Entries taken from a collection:
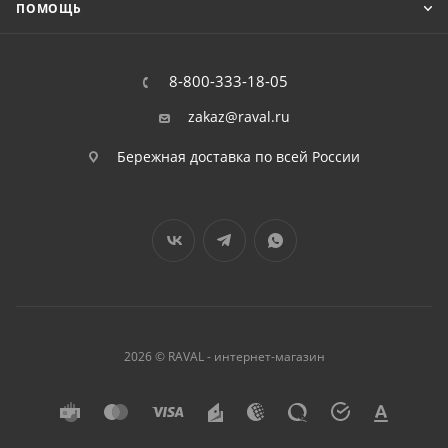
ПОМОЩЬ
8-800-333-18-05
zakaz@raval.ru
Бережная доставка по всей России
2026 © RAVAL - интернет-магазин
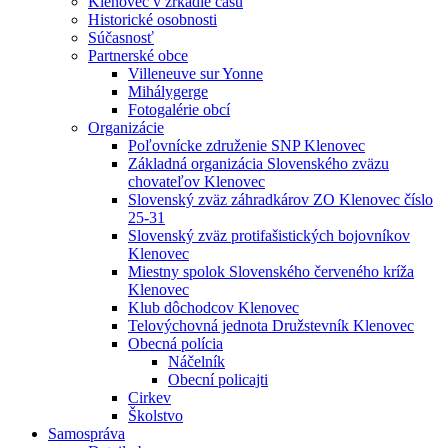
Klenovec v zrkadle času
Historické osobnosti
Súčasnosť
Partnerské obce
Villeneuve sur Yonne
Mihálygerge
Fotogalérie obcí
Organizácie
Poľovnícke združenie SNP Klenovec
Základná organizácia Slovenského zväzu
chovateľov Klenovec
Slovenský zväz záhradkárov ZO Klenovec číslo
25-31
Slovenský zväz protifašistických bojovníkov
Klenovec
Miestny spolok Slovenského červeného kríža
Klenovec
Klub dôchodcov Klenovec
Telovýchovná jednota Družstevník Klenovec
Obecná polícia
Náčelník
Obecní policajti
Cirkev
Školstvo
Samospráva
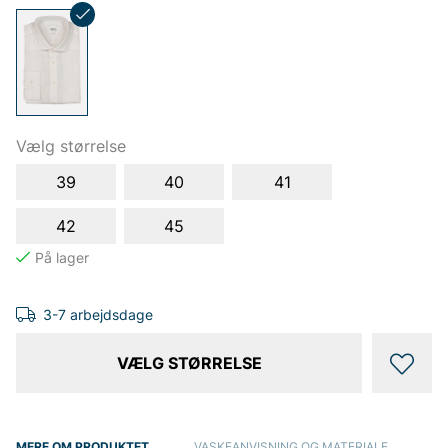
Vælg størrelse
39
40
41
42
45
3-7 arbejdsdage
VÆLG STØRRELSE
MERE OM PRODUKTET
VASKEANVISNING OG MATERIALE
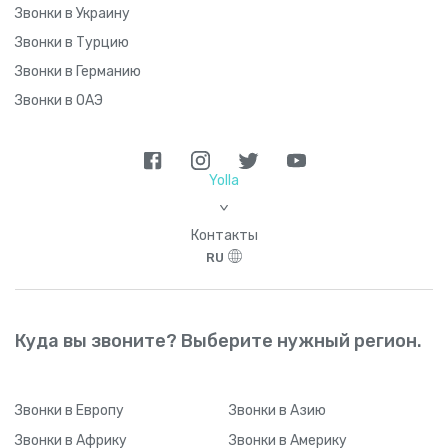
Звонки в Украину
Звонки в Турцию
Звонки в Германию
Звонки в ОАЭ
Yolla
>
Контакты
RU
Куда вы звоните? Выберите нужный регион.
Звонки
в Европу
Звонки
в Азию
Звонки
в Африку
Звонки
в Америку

## Your goal
Please set down the data above exactly as given, leaving every picture out.

## Exercise solution
ПОМОЩЬ
8-800-333-18-05
zakaz@raval.ru
Бережная доставка по всей России
2026 © RAVAL - интернет-магазин
Klenovec v zrkadle času
Historické osobnosti
Súčasnosť
Partnerské obce
Villeneuve sur Yonne
Mihálygerge
Fotogalérie obcí
Organizácie
Poľovnícke združenie SNP Klenovec
Základná organizácia Slovenského zväzu
chovateľov Klenovec
Slovenský zväz záhradkárov ZO Klenovec číslo
25-31
Slovenský zväz protifašistických bojovníkov
Klenovec
Miestny spolok Slovenského červeného kríža
Klenovec
Klub dôchodcov Klenovec
Telovýchovná jednota Družstevník Klenovec
Obecná polícia
Náčelník
Obecní policajti
Cirkev
Školstvo
Samospráva
Vælg størrelse
39
40
41
42
45
3-7 arbejdsdage
VÆLG STØRRELSE
MERE OM PRODUKTET
VASKEANVISNING OG MATERIALE
Звонки в Украину
Звонки в Турцию
Звонки в Германию
Звонки в ОАЭ
Yolla
>
Контакты
RU
Куда вы звоните? Выберите нужный регион.
Звонки
в Европу
Звонки
в Азию
Звонки
в Африку
Звонки
в Америку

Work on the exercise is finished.